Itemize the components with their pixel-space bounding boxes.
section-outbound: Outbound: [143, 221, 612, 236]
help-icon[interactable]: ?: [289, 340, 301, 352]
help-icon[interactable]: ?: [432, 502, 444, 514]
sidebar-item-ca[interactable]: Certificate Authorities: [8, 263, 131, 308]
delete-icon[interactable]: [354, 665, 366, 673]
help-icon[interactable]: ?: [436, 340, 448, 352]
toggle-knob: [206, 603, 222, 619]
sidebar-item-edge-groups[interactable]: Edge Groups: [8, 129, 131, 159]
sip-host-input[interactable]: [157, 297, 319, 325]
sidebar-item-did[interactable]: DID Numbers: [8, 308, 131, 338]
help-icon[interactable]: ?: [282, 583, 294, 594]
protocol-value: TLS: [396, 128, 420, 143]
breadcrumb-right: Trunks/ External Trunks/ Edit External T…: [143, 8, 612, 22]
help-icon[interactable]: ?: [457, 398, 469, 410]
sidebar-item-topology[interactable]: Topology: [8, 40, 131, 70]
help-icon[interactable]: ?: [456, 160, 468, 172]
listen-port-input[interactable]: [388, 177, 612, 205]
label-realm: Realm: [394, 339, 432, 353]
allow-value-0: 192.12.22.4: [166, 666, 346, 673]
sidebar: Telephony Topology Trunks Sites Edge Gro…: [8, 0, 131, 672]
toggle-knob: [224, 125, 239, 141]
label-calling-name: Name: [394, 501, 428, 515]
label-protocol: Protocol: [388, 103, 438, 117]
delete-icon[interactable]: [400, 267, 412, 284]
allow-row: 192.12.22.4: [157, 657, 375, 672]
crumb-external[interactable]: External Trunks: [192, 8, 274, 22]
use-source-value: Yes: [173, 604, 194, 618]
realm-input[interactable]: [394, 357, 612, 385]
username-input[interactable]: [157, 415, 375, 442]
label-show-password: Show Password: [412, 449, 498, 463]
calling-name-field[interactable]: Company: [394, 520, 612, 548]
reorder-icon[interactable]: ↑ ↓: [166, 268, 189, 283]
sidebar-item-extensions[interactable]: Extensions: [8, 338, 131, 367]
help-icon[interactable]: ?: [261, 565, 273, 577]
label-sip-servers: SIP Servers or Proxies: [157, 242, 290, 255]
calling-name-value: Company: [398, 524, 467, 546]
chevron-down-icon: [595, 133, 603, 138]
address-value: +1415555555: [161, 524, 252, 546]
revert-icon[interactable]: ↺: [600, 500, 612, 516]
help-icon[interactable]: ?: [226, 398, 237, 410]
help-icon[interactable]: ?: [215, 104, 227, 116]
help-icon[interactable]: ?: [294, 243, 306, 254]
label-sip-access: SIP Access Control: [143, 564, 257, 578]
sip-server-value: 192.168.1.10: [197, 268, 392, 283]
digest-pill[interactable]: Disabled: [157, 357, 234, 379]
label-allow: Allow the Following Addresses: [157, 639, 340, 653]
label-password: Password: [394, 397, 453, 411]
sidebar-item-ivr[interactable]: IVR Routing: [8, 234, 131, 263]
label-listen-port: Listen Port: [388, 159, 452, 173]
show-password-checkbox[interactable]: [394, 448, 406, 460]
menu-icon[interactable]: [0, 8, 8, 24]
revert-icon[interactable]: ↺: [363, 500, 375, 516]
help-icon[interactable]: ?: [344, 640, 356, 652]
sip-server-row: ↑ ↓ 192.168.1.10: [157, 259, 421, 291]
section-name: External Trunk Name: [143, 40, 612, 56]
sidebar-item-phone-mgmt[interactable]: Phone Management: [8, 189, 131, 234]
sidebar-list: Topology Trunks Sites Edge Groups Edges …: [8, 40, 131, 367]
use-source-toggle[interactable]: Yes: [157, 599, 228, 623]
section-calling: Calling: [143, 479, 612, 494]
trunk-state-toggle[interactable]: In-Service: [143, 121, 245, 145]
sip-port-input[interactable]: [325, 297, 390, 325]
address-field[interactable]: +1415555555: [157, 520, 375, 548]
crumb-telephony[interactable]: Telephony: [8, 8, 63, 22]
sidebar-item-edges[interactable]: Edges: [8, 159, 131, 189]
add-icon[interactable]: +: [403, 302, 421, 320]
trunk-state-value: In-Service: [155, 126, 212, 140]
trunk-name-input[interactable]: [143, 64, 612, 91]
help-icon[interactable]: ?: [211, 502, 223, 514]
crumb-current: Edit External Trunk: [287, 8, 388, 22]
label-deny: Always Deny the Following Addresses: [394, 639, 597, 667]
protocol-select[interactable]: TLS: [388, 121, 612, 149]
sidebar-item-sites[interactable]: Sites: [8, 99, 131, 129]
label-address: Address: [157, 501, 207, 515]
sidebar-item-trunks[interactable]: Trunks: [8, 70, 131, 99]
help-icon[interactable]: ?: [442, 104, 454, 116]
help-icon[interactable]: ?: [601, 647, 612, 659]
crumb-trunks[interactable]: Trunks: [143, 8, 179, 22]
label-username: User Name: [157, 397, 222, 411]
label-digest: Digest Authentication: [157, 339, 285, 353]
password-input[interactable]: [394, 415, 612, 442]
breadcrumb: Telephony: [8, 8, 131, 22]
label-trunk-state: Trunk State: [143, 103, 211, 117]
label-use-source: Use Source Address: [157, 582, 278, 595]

____

◆ WORK REQUEST
Among the lines of the data above, find those with the word "External" and show them.

◆ RESPONSE AREA
breadcrumb-right: Trunks/ External Trunks/ Edit External T…: [143, 8, 612, 22]
crumb-external[interactable]: External Trunks: [192, 8, 274, 22]
section-name: External Trunk Name: [143, 40, 612, 56]
crumb-current: Edit External Trunk: [287, 8, 388, 22]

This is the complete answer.